Figure 5 shows the evolution of accuracy and recall rate with the number of iterations for the training/test datasets. As the number of epochs increased, the loss on the training set gradually decreased, while the loss on the test set initially decreased but then gradually increased, indicating the occurrence of overfitting. This overfitting is attributed to the small and homogeneous sample size and, for each depth sampling point, we extracted 40 m of data, leading to many samples with similar information. A viable solution is to employ early stopping, as indicated by the gray vertical line in Figure 5, to enhance the model’s predictive accuracy and generalization ability.

In the Random Forest algorithm, the parameter estimators and random states are essential [30]. The number of estimators defines the number of trees in the forest. Generally, increasing the number of trees enhances model performance; however, beyond a certain threshold, adding more trees results in diminishing returns. The random state parameter sets the seed for the random number generator, ensuring the reproducibility of the results. The selection of the number of estimators and random states has a significant impact on the model’s performance. In this study, optimal values for these parameters were determined through grid search based on their performance on the test set [35] (Figure 6).

5. Result and Discussion

The common metrics used to evaluate a model’s performance include precision, recall, and F1-Score. Precision is the proportion of correctly predicted positive samples to the total number of samples predicted as positive, defined as follows [36]:

P r e c i s i o n = \frac{T P}{T P + F P}

where TP and FP are true positive and false positive. TP is the number of instances correctly classified as positive, while FP is the number of instances incorrectly classified as positive.

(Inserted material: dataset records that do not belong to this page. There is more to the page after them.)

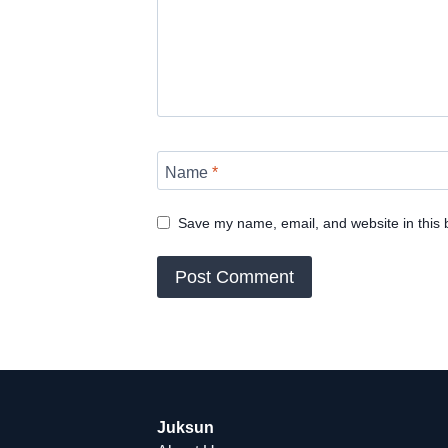
Name
*
Save my name, email, and website in this 
Juksun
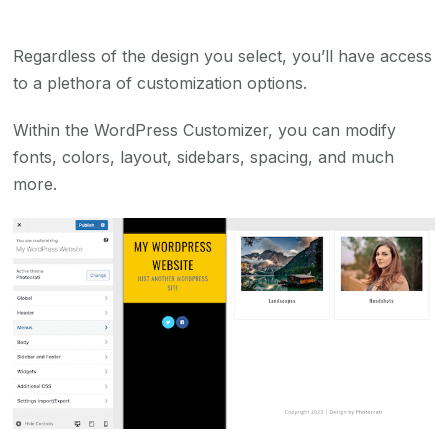
Regardless of the design you select, you’ll have access
to a plethora of customization options.
Within the WordPress Customizer, you can modify
fonts, colors, layout, sidebars, spacing, and much
more.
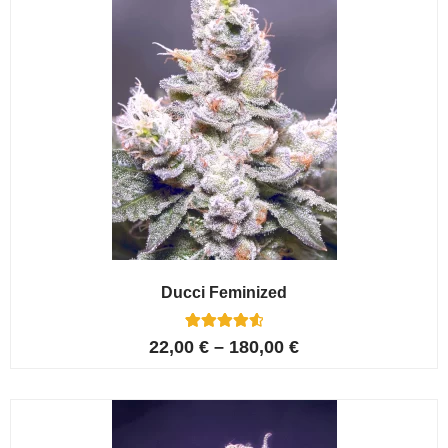
Ducci Feminized
6
Rated
22,00
€
–
180,00
€
4.67
out of 5
based on
customer
ratings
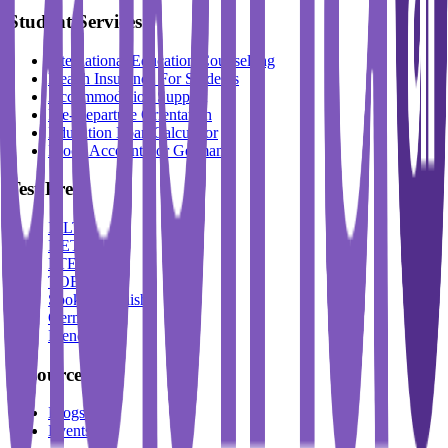
Student Services
International Education Counselling
Health Insurance For Students
Accommodation Support
Pre-Departure Orientation
Education Loan Calculator
Block Account For Germany
Test Prep
IELTS
DET
PTE
TOEFL
Spoken English
German
French
Resources
Blogs
Events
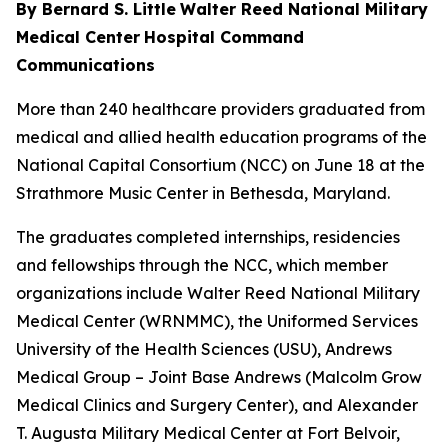
By Bernard S. Little
Walter Reed National Military
Medical Center
Hospital Command
Communications
More than 240 healthcare providers graduated from
medical and allied health education programs of the
National Capital Consortium (NCC) on June 18 at the
Strathmore Music Center in Bethesda, Maryland.
The graduates completed internships, residencies
and fellowships through the NCC, which member
organizations include Walter Reed National Military
Medical Center (WRNMMC), the Uniformed Services
University of the Health Sciences (USU), Andrews
Medical Group – Joint Base Andrews (Malcolm Grow
Medical Clinics and Surgery Center), and Alexander
T. Augusta Military Medical Center at Fort Belvoir,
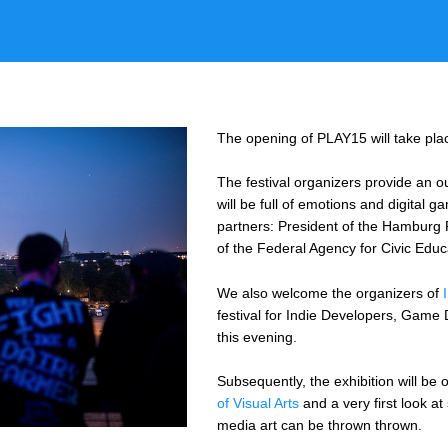
The opening of PLAY15 will take pla
The festival organizers provide an ou
will be full of emotions and digital 
partners: President of the Hamburg 
of the Federal Agency for Civic Edu
We also welcome the organizers of
festival for Indie Developers, Gam
this evening.
Subsequently, the exhibition will be
of Visual Arts
and a very first look a
media art can be thrown thrown.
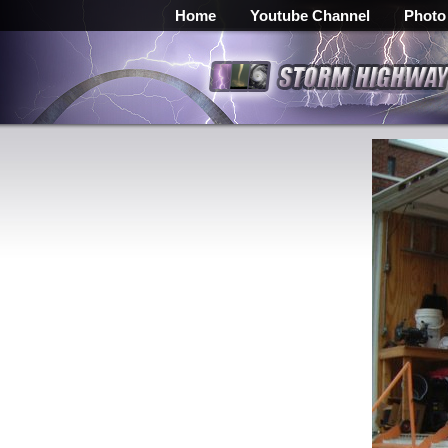
Home
Youtube Channel
Photo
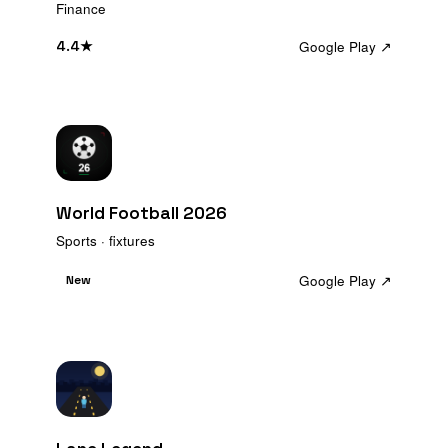
Finance
Google Play ↗
4.4
★
World Football 2026
Sports · fixtures
Google Play ↗
New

Recall, also known as sensitivity, is the proportion of correctly predicted positive samples to the total number of actual positive samples.

R e c a l l = \frac{T P}{T P + F N}

The F1-Score is the harmonic mean of precision and recall, providing a single metric that balances the two [37].

F_{1} = 2 \times \frac{P r e c i s i o n \times R e c a l l}{P r e c i s i o n + R e c a l l}

We evaluated the performance of various trained models on the test set, with the statistical distributions presented in Figure 7. It is clear that the predictions of other types exhibit the best performance due to the substantial samples, with both the precision and recall for all three models approaching 90%. Following this, the precision and recall of coal seams are approximately 80% across the three models. Sandstone typically achieves precision levels of above 70%, but its lower recall suggests that the models may overlook sandstone instances. Despite the greater number of sandstone samples compared to coal, its performance is inferior, indicating that the three types of well logs are more sensitive to coal seams. Limestone shows the poorest performance, characterized by lower precision due to the limited number of limestone samples, which account for only about one-tenth of the total sample size. Nevertheless, limestone exhibits a high recall, suggesting that all three models are capable of identifying limestone structures of sufficient thickness (e.g., Figure 8).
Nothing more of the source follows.